> [Your task]
Give the line with "Target: stomach." again, along with every line below it to the end of the records, word for word.

Recorded data section start

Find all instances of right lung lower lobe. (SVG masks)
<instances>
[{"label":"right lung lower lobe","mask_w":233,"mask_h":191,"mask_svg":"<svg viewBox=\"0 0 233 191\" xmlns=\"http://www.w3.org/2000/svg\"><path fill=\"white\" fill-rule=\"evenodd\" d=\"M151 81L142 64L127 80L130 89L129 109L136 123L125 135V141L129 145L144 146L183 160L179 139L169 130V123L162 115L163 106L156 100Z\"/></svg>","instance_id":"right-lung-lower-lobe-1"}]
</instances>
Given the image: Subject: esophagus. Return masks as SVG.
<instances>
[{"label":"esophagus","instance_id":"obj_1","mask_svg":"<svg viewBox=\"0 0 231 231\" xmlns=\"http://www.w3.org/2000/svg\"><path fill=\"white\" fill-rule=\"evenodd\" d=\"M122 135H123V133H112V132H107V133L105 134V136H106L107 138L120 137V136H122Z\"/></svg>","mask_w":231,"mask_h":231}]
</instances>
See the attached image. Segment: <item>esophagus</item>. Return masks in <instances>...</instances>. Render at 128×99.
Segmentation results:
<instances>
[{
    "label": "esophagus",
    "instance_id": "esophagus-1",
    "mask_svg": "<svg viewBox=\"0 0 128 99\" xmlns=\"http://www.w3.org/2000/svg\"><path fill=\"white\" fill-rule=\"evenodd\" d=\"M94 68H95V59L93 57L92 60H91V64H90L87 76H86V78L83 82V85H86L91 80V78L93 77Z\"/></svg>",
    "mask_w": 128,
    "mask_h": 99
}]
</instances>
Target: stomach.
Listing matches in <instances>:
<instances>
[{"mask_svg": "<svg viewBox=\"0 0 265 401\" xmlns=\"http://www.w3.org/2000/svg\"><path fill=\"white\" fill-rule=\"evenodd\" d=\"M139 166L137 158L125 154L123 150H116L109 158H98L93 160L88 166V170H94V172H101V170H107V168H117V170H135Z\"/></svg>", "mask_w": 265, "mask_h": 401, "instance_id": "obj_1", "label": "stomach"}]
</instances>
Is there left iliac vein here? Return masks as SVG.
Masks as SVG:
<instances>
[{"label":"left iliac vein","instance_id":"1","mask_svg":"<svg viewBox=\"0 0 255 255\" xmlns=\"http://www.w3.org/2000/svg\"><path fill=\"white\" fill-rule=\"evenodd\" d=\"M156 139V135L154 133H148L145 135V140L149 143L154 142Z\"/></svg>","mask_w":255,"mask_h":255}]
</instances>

Recorded data section end

> [Result of the exercise]
Target: stomach.
Listing matches in <instances>:
<instances>
[{"mask_svg": "<svg viewBox=\"0 0 265 401\" xmlns=\"http://www.w3.org/2000/svg\"><path fill=\"white\" fill-rule=\"evenodd\" d=\"M139 166L137 158L125 154L123 150H116L109 158H98L93 160L88 166V170H94V172H101V170H107V168H117V170H135Z\"/></svg>", "mask_w": 265, "mask_h": 401, "instance_id": "obj_1", "label": "stomach"}]
</instances>
Is there left iliac vein here? Return masks as SVG.
Masks as SVG:
<instances>
[{"label":"left iliac vein","instance_id":"1","mask_svg":"<svg viewBox=\"0 0 255 255\" xmlns=\"http://www.w3.org/2000/svg\"><path fill=\"white\" fill-rule=\"evenodd\" d=\"M156 139V135L154 133H148L145 135V140L149 143L154 142Z\"/></svg>","mask_w":255,"mask_h":255}]
</instances>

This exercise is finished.